Making of the mural

the great wall of Los Angeles

“In today’s society where there’s not many constructive and positive activities or happenings, this mural is a very positive thing. Where else can kids from all kinds of cultural backgrounds come together and work towards a goal.”

– Michelle Russell, age 21

Each mural segment first began with extensive research. At a time when recorded histories of communities of color were barely emerging, historians, artists, and community members with first-hand accounts were invited to the Mural Talleres (workshops) to help the past come to life and inform the imagery.

The first 1,000 feet of the mural is completed entirely in 1976. Ten artists led the design and painting: Kristi Lucas, Christina Schlesinger, Judith F. Baca, Judith Hernandez, Ulysses Jenkins, Gary Takamoto, Arnold Ramirez, Olga Muniz, Charlie Brown, and Isabel Castro. The artists led teams made up of 10 youth, who impacted the development of the images. Their familial histories, experiences, artistry, and likeness are incorporated into the mural.
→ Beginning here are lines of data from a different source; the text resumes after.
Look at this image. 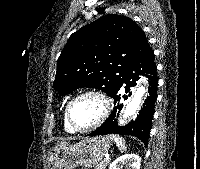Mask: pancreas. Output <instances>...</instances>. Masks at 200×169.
Instances as JSON below:
<instances>
[{"label":"pancreas","instance_id":"pancreas-1","mask_svg":"<svg viewBox=\"0 0 200 169\" xmlns=\"http://www.w3.org/2000/svg\"><path fill=\"white\" fill-rule=\"evenodd\" d=\"M109 160H103L102 162L98 163L94 169H106Z\"/></svg>","mask_w":200,"mask_h":169}]
</instances>
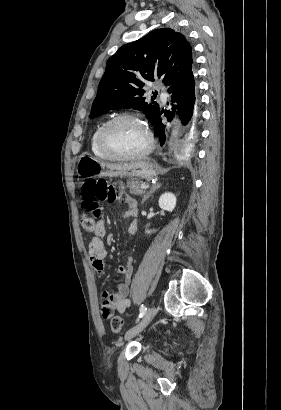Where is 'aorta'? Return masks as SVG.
Instances as JSON below:
<instances>
[{
  "label": "aorta",
  "mask_w": 281,
  "mask_h": 410,
  "mask_svg": "<svg viewBox=\"0 0 281 410\" xmlns=\"http://www.w3.org/2000/svg\"><path fill=\"white\" fill-rule=\"evenodd\" d=\"M178 125H179V120L176 119V120H175L174 129L172 130V133H171V139H172V140H173V139H176L177 136H178V133H179Z\"/></svg>",
  "instance_id": "aorta-1"
}]
</instances>
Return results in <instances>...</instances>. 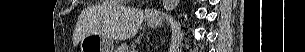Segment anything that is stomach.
Segmentation results:
<instances>
[{"label":"stomach","mask_w":305,"mask_h":52,"mask_svg":"<svg viewBox=\"0 0 305 52\" xmlns=\"http://www.w3.org/2000/svg\"><path fill=\"white\" fill-rule=\"evenodd\" d=\"M150 27H159L162 22L159 19L148 22ZM80 52H116L113 48V40L100 33H92L84 36L79 45Z\"/></svg>","instance_id":"1"}]
</instances>
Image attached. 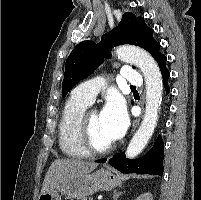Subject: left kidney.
<instances>
[{
  "label": "left kidney",
  "instance_id": "1",
  "mask_svg": "<svg viewBox=\"0 0 201 200\" xmlns=\"http://www.w3.org/2000/svg\"><path fill=\"white\" fill-rule=\"evenodd\" d=\"M136 200H153V198H152V194L147 192V193L141 194L139 197H137Z\"/></svg>",
  "mask_w": 201,
  "mask_h": 200
}]
</instances>
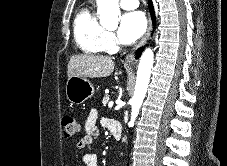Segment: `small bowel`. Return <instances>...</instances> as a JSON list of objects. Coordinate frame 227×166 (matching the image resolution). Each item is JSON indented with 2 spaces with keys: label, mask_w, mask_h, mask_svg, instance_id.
Listing matches in <instances>:
<instances>
[{
  "label": "small bowel",
  "mask_w": 227,
  "mask_h": 166,
  "mask_svg": "<svg viewBox=\"0 0 227 166\" xmlns=\"http://www.w3.org/2000/svg\"><path fill=\"white\" fill-rule=\"evenodd\" d=\"M100 116L96 109H91L88 113L85 126L84 134L77 143V149L82 150L92 145L93 142L99 137L100 131L96 125ZM106 125H109L108 119L103 120ZM98 155L95 153H85L82 156L84 166H97Z\"/></svg>",
  "instance_id": "1"
}]
</instances>
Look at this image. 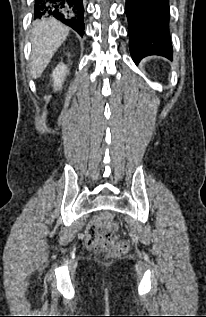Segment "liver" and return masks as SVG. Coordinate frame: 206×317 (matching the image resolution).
I'll return each mask as SVG.
<instances>
[{
  "instance_id": "liver-1",
  "label": "liver",
  "mask_w": 206,
  "mask_h": 317,
  "mask_svg": "<svg viewBox=\"0 0 206 317\" xmlns=\"http://www.w3.org/2000/svg\"><path fill=\"white\" fill-rule=\"evenodd\" d=\"M68 34L69 28L53 18L42 19L34 24L30 58V72L34 79L41 76Z\"/></svg>"
}]
</instances>
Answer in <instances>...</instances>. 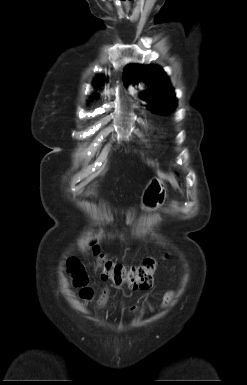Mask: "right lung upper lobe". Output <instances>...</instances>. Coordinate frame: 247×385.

In an effort to make the mural more stylistically cohesive, Judy Baca began exerting more control of the overall design in 1978. Having returned from El Taller Siqueiros, a mural workshop by David Alfaro Siqueiros, Baca began to employ the puntos system, which uses mathematical ratios that create a musical harmony and alignment and give the mural movement and three-dimensionality.

With no prior mural making experience, pairs of youth translated blueprints of images to scale. While one measured the blueprint, another outlined the image on the grid-like pattern on the wall. The process became like connecting the dots as the youth brought the mural to life.

“Hardship that’s the first thing that comes to my mind when I think about working down here. and the hassles that we went through with the people.”

– Brenda Jackson, age 15

“When we painted the mural of the Holocaust and I met the people that had the tattoos on them…that made me cry, because I know there was a world that was harder than mine”

 

– Ernestine Jimenez, age 18

In the last summer of production on the mural’s first half-mile, the Tujunga channel flooded abruptly. Artist and assistant project director Beatrice Plessnor ensured all the young mural makers made it out of the channel safely, but she was swept seven miles down. Rescued by the fire department, Bea survived. 

“Because of the unity we shared, I feel now that everything on the mural is my history, in a deeper way than I think I felt before.”